Dans une tribune largement relayée, le parlementaire de PASTEF dénonce un cadre institutionnel hérité du passé, incapable d’accompagner les mutations politiques en cours. Il souligne que diriger une nation en transition ne peut se faire avec des mécanismes coloniaux ou néocoloniaux. Pour lui, le Dialogue national actuel risque de devenir un simple outil de légitimation politique, éloigné des priorités citoyennes.
Un décret de 2016 jugé obsolète et contre-productif
Guy Marius Sagna pointe du doigt le maintien du décret de 2016, qui organise ce dialogue. Selon lui, ce texte, toujours en vigueur, freine toute avancée vers une gouvernance plus inclusive et souveraine. Il plaide pour son abrogation au profit de mécanismes locaux, mieux adaptés aux réalités des territoires : conseils municipaux, assemblées régionales et nationale.
Le député s’interroge sur les véritables motivations derrière ce processus. Il craint qu’il ne serve qu’à favoriser certains acteurs politiques, au détriment des besoins concrets de la population. Pour lui, une telle approche pourrait affaiblir la crédibilité des engagements pris par les autorités actuelles en matière de changement.

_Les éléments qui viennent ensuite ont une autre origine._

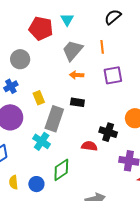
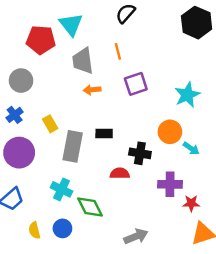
cyan triangle: (67, 20) -> (71, 24), size x1.5
gray trapezoid: (73, 50) -> (83, 61), turned -40
black rectangle: (77, 102) -> (104, 133), moved
cyan cross: (42, 141) -> (62, 189), moved
green diamond: (61, 170) -> (90, 207), turned -75

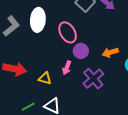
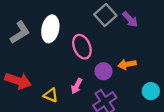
purple circle: (81, 51) -> (103, 71), moved
orange arrow: (110, 52) -> (127, 64), moved

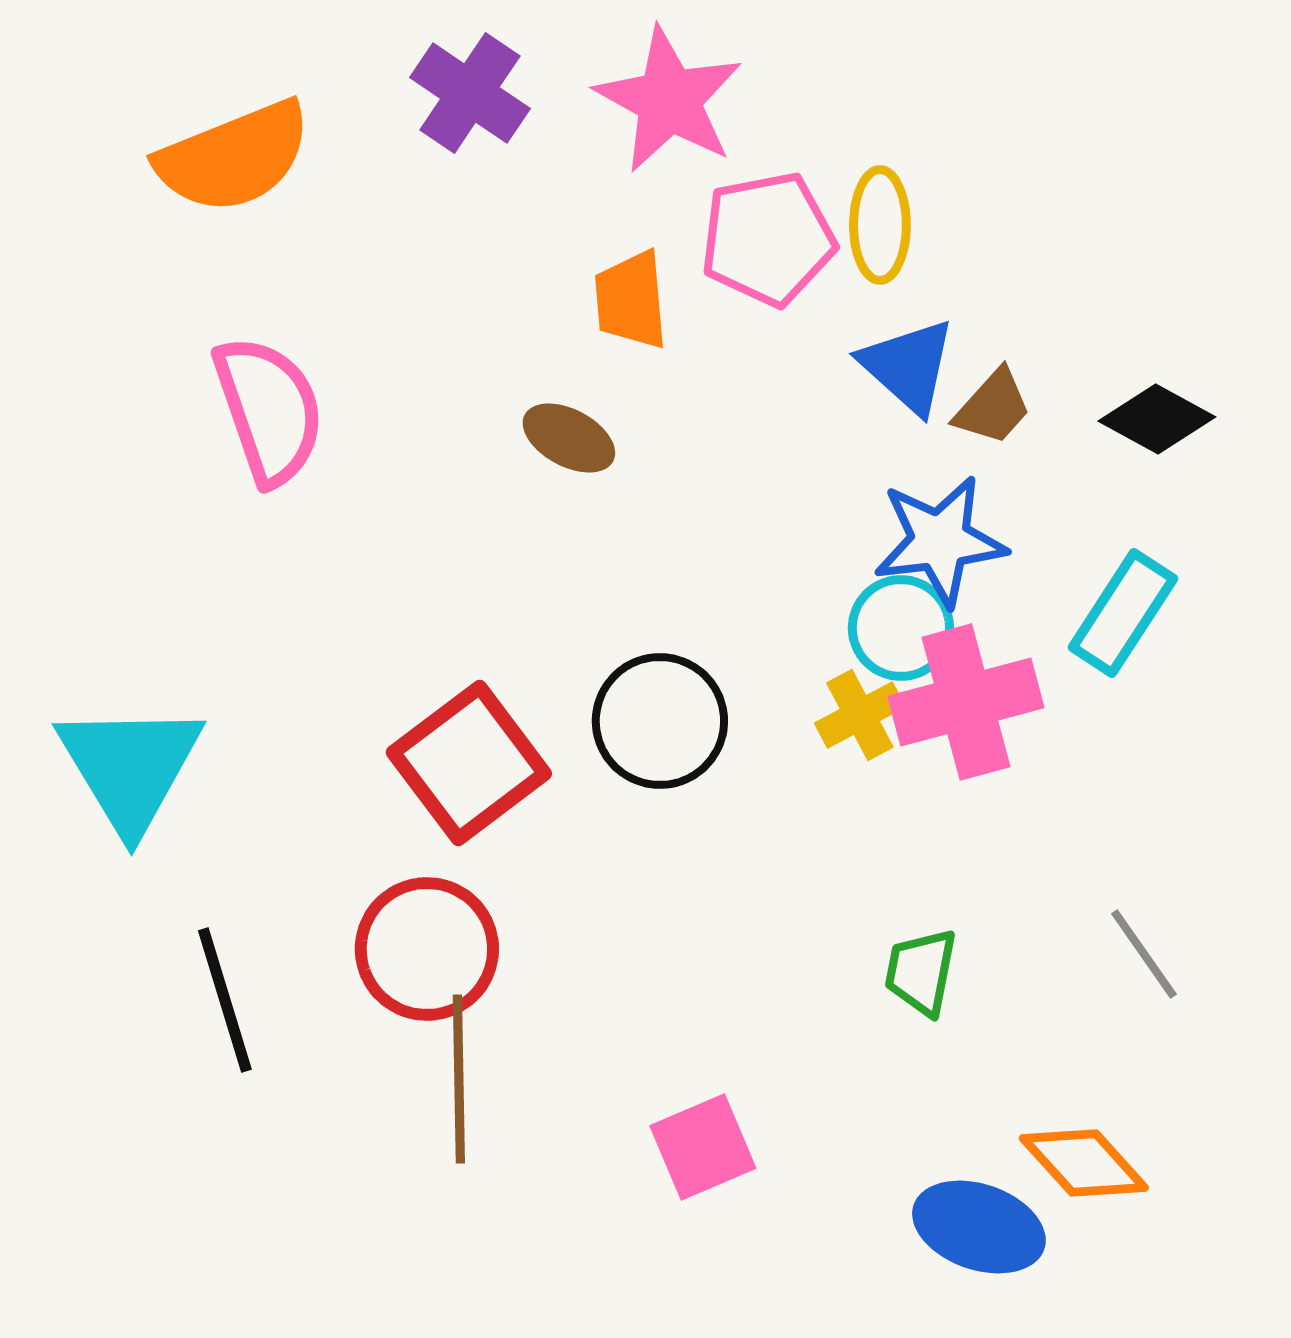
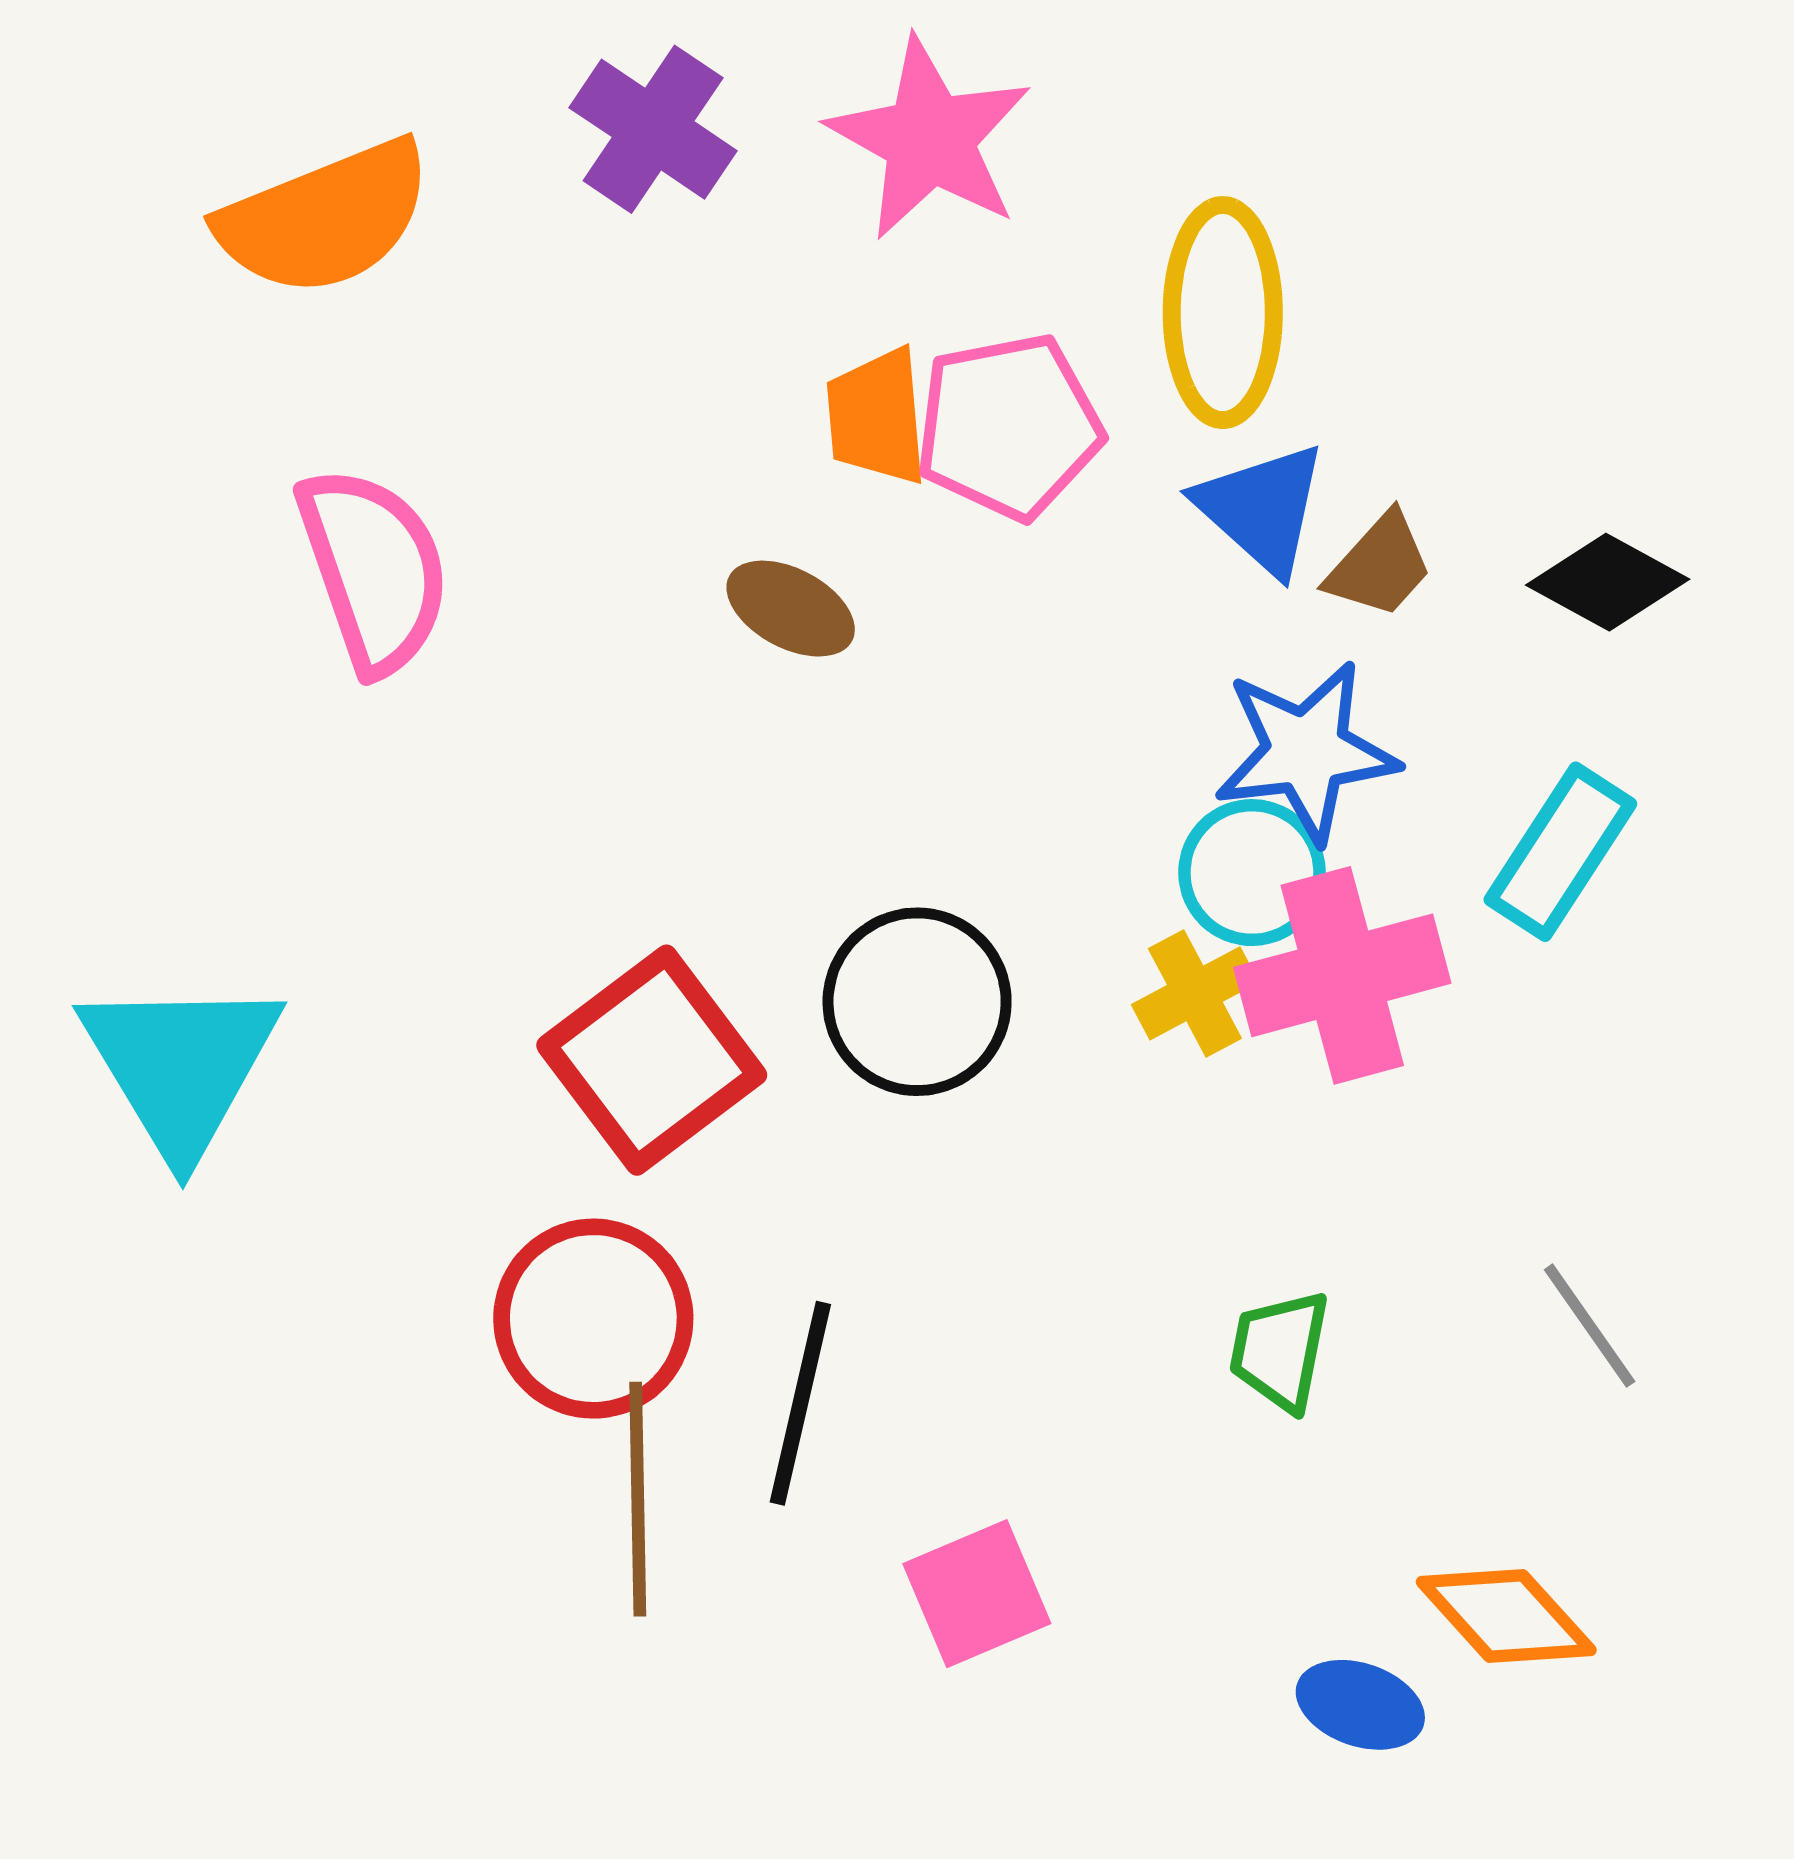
yellow ellipse: (880, 225) -> (1223, 313), size x1.4
pink pentagon: (768, 239) -> (1009, 427), moved
black line: (225, 1000) -> (800, 1403), moved, turned 30
blue ellipse: (979, 1227) -> (1360, 1705), size x0.7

Vers une refonte des mécanismes de concertation ?
Face à ces constats, Guy Marius Sagna appelle à une refonte radicale des outils de dialogue. Son objectif ? Mettre en place des procédures plus transparentes, ancrées dans une logique de souveraineté et de proximité. Il insiste sur la nécessité d’intégrer les citoyens dans les décisions, plutôt que de les exclure au profit d’intérêts partisans.
Cette prise de position s’inscrit dans un débat national intense autour des modalités du Dialogue national. Les interrogations soulevées par le député reflètent les tensions entre héritage institutionnel et aspirations à une démocratie plus directe.